METODE PENELITIAN Rancangan penelitian adalah Rancangan Acak Lengkap. Penelitian dilakukan pada bulan Februari-Mei 2016 di Laboratorium Mikrobiologi dan di Laboratorium Botani Jurusan Biologi FMIPA Universitas Negeri Malang.

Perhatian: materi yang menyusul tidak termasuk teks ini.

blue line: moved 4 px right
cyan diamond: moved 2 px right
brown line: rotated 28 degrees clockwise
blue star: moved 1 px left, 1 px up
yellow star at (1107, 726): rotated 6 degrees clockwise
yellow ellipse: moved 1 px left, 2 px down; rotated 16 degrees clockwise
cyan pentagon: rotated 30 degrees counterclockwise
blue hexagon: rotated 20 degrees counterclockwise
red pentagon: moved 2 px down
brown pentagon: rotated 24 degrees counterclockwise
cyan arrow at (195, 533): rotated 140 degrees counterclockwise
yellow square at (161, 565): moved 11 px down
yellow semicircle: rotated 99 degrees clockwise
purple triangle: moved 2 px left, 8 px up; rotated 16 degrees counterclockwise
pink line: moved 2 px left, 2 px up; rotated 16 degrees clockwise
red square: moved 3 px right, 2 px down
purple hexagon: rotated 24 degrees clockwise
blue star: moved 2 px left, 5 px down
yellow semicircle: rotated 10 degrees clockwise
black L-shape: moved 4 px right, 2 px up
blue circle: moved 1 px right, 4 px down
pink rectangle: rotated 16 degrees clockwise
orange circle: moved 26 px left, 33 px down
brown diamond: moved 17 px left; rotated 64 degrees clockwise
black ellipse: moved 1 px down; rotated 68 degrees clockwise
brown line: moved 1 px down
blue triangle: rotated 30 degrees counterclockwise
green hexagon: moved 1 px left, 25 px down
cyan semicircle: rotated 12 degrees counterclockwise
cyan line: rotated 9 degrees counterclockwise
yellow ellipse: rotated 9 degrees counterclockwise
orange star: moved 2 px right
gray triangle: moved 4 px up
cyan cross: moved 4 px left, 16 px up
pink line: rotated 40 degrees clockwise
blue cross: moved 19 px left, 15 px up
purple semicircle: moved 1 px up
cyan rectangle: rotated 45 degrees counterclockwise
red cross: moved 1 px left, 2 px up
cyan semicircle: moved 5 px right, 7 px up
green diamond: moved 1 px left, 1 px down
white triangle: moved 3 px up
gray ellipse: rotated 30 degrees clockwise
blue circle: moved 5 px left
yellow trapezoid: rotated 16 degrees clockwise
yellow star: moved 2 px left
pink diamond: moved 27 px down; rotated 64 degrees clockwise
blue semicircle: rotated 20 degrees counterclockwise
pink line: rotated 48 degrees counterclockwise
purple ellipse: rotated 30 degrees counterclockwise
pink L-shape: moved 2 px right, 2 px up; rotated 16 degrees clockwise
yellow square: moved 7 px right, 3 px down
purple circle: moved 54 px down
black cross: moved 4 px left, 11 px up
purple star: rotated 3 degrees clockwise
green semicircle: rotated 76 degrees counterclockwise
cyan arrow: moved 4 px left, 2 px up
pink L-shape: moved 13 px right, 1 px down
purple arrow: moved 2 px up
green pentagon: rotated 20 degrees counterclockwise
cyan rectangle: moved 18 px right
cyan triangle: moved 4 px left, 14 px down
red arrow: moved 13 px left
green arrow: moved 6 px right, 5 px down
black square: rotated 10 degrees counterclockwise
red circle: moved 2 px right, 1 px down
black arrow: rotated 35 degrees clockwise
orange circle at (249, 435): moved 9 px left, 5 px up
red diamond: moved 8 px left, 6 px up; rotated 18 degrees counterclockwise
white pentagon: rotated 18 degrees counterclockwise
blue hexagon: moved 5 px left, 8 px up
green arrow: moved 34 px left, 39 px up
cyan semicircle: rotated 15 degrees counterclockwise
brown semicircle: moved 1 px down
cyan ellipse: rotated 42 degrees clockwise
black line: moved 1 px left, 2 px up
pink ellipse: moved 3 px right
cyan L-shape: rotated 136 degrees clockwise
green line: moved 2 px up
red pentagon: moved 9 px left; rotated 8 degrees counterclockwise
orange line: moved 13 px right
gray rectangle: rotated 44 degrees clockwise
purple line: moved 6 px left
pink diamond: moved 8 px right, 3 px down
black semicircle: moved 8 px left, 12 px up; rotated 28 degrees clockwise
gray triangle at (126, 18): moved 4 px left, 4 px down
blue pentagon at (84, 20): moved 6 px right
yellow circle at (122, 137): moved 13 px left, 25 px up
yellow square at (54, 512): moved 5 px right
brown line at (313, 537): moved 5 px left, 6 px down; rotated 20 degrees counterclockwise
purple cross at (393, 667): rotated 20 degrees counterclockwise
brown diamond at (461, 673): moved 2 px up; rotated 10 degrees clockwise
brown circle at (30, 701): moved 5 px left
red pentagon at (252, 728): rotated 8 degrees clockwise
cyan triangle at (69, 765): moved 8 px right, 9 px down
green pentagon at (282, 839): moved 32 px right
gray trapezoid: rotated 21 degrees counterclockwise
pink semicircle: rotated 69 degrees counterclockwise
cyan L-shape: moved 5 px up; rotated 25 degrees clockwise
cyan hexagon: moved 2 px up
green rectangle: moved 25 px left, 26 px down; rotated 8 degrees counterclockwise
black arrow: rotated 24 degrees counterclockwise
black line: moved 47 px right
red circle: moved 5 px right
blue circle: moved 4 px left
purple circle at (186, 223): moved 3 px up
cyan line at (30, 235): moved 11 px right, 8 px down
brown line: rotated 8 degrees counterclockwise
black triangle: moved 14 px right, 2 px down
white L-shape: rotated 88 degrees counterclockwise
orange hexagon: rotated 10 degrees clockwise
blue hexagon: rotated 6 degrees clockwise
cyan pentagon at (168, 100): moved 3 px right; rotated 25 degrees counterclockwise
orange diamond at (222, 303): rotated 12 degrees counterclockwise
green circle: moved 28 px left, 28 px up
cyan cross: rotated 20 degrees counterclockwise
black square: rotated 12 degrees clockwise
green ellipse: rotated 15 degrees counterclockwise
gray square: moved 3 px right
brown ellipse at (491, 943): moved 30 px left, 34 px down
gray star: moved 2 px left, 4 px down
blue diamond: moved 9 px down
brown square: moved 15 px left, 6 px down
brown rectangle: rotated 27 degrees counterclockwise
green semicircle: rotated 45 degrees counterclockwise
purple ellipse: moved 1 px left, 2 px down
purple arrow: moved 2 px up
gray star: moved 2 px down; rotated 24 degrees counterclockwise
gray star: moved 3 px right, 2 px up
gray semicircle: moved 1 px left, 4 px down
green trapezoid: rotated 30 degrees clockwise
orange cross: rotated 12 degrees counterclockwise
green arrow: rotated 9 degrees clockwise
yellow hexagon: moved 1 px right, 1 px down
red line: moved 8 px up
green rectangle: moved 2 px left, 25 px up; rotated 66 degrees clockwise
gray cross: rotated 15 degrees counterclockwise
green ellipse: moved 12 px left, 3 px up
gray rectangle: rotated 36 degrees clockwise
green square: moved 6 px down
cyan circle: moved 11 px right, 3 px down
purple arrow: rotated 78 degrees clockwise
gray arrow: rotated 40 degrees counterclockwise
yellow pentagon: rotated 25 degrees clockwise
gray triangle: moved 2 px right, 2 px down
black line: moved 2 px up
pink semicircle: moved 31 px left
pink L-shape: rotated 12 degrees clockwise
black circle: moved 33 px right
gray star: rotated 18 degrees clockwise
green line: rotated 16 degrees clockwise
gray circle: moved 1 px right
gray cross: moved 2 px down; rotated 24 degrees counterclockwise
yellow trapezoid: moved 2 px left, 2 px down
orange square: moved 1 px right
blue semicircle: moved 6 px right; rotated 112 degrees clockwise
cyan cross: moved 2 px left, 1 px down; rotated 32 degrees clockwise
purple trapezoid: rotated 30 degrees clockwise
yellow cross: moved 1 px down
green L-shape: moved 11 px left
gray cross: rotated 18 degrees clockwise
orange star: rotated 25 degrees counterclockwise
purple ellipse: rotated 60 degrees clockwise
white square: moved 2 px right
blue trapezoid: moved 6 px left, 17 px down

Alat dan Bahan Alat-alat yang digunakan dalam penelitian ini ialah: cawan petri, tabung reaksi, autoklaf, makropipet ukuran 5 ml dan 10 ml, neraca, pisau, oven kering, rotary evaporator, labu sampel dan labu pelarut, Laminar Air flow (LAF), lampu spiritus, jarum inokulasi, serta inkubator dengan suhu 37°C. Bahan-bahan yang digunakan dalam penelitian ini ialah rhizoma dan ental D. hirtipes, blank paper disc merk Oxoid, kertas saring, pelarut metanol 96%, biakan murni C. albicans, medium SDA instan, kertas saring, cotton bud, vaselin, alumunium foil, aquades.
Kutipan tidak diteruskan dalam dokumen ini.